Keilmann, F., de la Rosa, S., Cress, U., & Meilinger, T. (2017). How do individual and collaborative spatial problem solving differ? The case of environmental search. In T. Goschke, A. Bolte, & C. Kirschbaum (Eds.), TeaP 2017: Abstracts of the 59th Conference of Experimental Psychologists (pp. 179). Lengerich, Germany: Pabst.


Cite as: https://hdl.handle.net/21.11116/0000-0000-C5DA-C
Abstract
Collaborative spatial problem solving is an important yet not thoroughly examined task. We report first results regarding the performance differences between individual and collaborative spatial problem solving on the example of searching a large scale space. Participants navigated through a virtual city environment seeing only the environment part visible from their current location from a bird’s eye view map perspective. They used a joystick for movement and saw their visible section displayed on an individual monitor. In case of collaborative search their partner was displayed only when located within the area of visibility.
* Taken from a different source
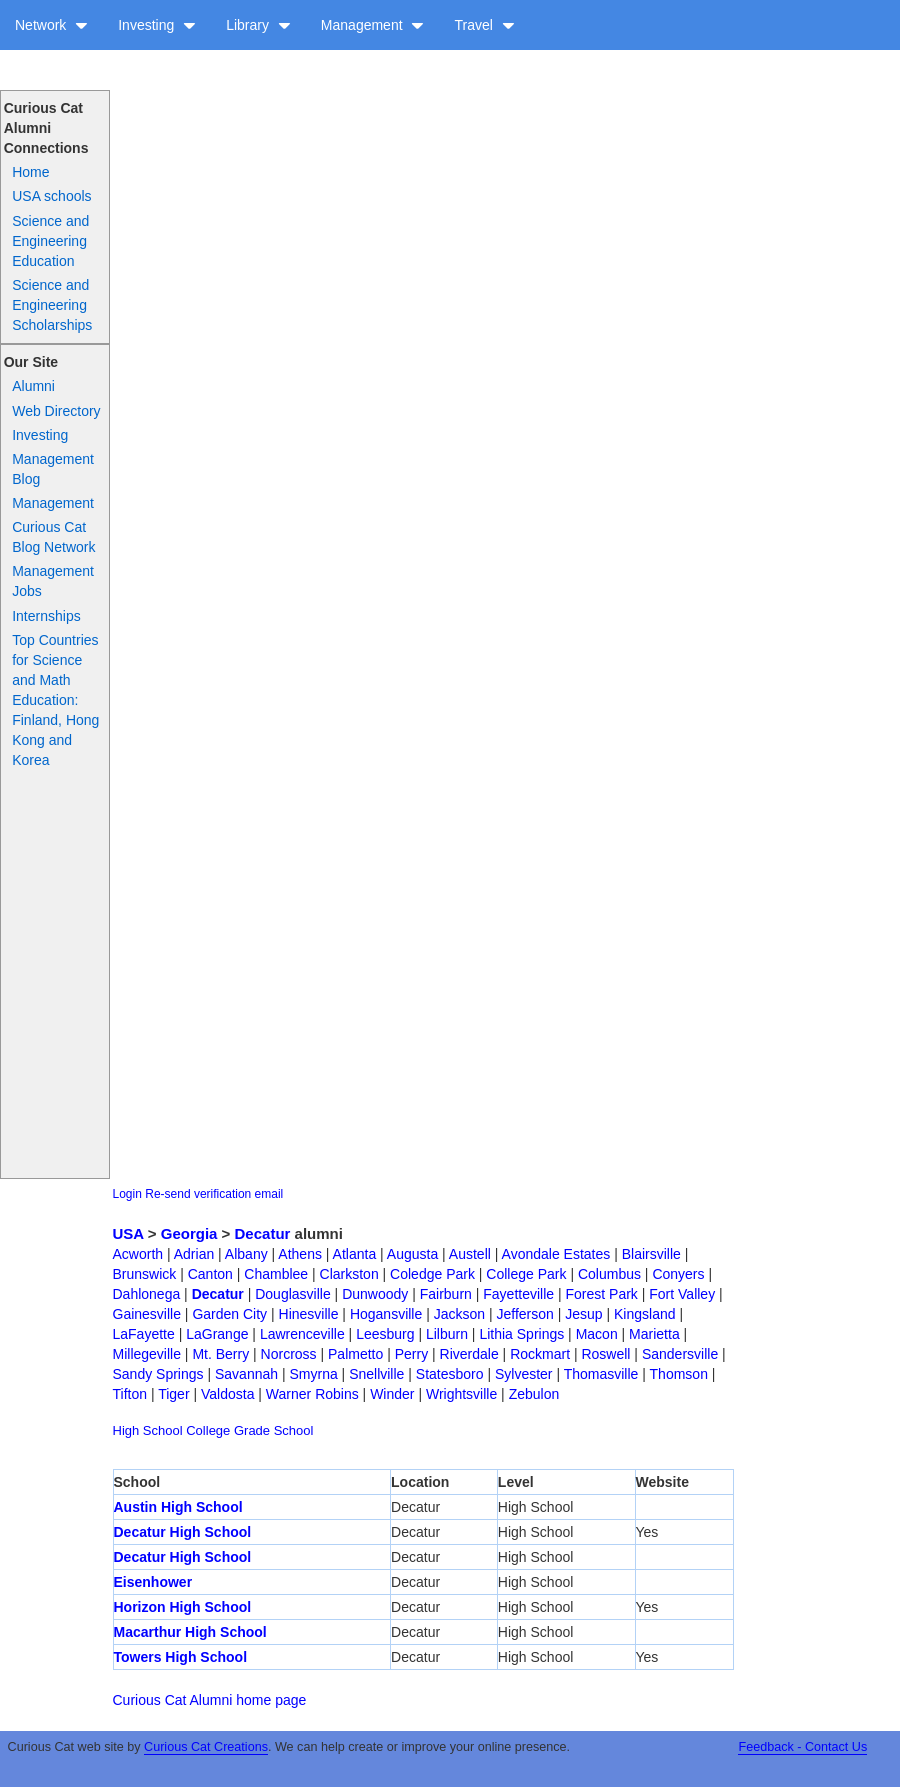 The image size is (900, 1787). I want to click on Austell, so click(470, 1254).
Participants searched randomly generated non-grid, street networks of different complexity as implemented by the number of intersections. They searched the same environments once alone and once together with a partner with the order of testing balanced between participants. Participants’ task was to search the entire area as quickly as possible just as firefighters searching a burning building for victims. At each intersection and in the middle of each street leg an invisible target location was placed and participants heard a sound when visiting them for the first time. We recorded missed target locations, overall trajectory length and search time per person until self-indicating whole coverage. Our results show a general increase in missed locations, trajectory length, and search time with the complexity of the environment. These increases differed due to individual and collaborative search. For complex, but not for simple environments individual participants navigated shorter distances, finished earlier, but also missed more target locations than when searching the same environments in collaboration. These results indicate that in complex environments collaborative search is less error prone than individual search, but takes longer. Such initial findings will constrain future theorizing about collaborative spatial problem solving.